Google said its approach is based on an open standard for describing this information
Google has developed a search engine to allow researchers, scientists and journalists to find the data required for their work more easily.
Dataset Search aims to provide access to “millions of datasets” from many thousands of data repositories on the web in addition to the information published by local and national governments around the world.
Similar to how Google Scholar works, the new functionality is outlined in a blog post published to coincide with the launch. “Dataset Search lets you find datasets wherever they’re hosted, whether it’s a publisher’s site, a digital library, or an author’s personal web page,” writes Natasha Noy, a research scientist at Google AI, who was involved in the tool’s development.
To create Dataset Search, Google developed guidelines for dataset providers to describe their data in a way that it (and other search engines) can better understand the content of their pages. These guidelines include “salient” information about datasets: who created the dataset, when it was published, how the data was collected, and what the terms are for using the data.
This information is collected and linked, analysed where different versions of the same dataset might be, and publications found that may be describing or discussing the dataset.
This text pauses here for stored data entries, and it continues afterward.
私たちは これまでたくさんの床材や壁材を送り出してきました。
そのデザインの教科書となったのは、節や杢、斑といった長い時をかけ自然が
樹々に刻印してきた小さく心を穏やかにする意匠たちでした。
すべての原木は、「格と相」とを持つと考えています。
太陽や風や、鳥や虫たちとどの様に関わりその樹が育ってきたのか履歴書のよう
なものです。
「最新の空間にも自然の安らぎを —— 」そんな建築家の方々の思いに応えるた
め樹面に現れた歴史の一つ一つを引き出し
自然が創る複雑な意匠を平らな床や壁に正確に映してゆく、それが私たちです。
Google said its approach is based on an open standard for describing this information (schema.org) and anybody who publishes data can describe their dataset this way.
"Dataset Search lets you find datasets wherever they’re hosted, whether it’s a publisher’s site, a digital library, or an author’s personal web page"
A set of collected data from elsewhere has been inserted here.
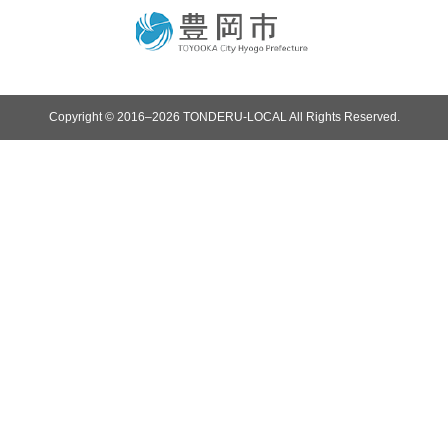
Copyright © 2016–2026 TONDERU-LOCAL All Rights Reserved.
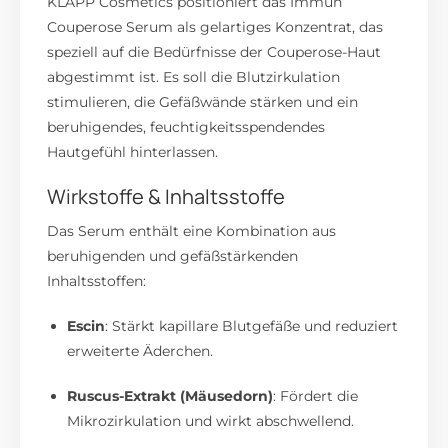
KLAPP Cosmetics positioniert das Immun
Couperose Serum als gelartiges Konzentrat, das
speziell auf die Bedürfnisse der Couperose-Haut
abgestimmt ist.
Es soll die Blutzirkulation
stimulieren, die Gefäßwände stärken und ein
beruhigendes, feuchtigkeitsspendendes
Hautgefühl hinterlassen.
Wirkstoffe & Inhaltsstoffe
Das Serum enthält eine Kombination aus
beruhigenden und gefäßstärkenden
Inhaltsstoffen:
Escin
:
Stärkt kapillare Blutgefäße und reduziert
erweiterte Äderchen.
Ruscus-Extrakt (Mäusedorn)
:
Fördert die
Mikrozirkulation und wirkt abschwellend.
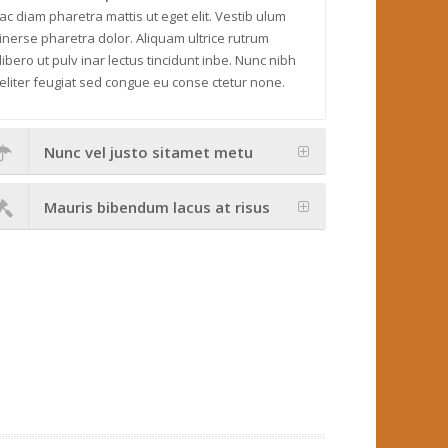
ac diam pharetra mattis ut eget elit. Vestib ulum
inerse pharetra dolor. Aliquam ultrice rutrum
libero ut pulv inar lectus tincidunt inbe. Nunc nibh
eliter feugiat sed congue eu conse ctetur none.
Nunc vel justo sitamet metu
Mauris bibendum lacus at risus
“We encourage dataset providers, large and small, to adopt this common standard so that all datasets are part of this robust ecosystem,” continued Noy.
In this new release, references to most datasets in environmental and social sciences, as well as data from other disciplines including government data and data provided by news organisations, such as ProPublica can be found.
Data from Nasa and NOAA as well as from academic repositories such Harvard’s Dataverse and Inter-university Consortium for Political and Social Research (ICPSR) can also be accessed.
As more data repositories use the schema.org standard to describe their datasets, the variety and coverage of datasets that users will find in Dataset Search, will continue to grow.
“A search tool like this one is only as good as the metadata that data publishers are willing to provide,” Noy concluded. “We hope to see many of you use the open standards to describe your data, enabling our users to find the data that they are looking for.”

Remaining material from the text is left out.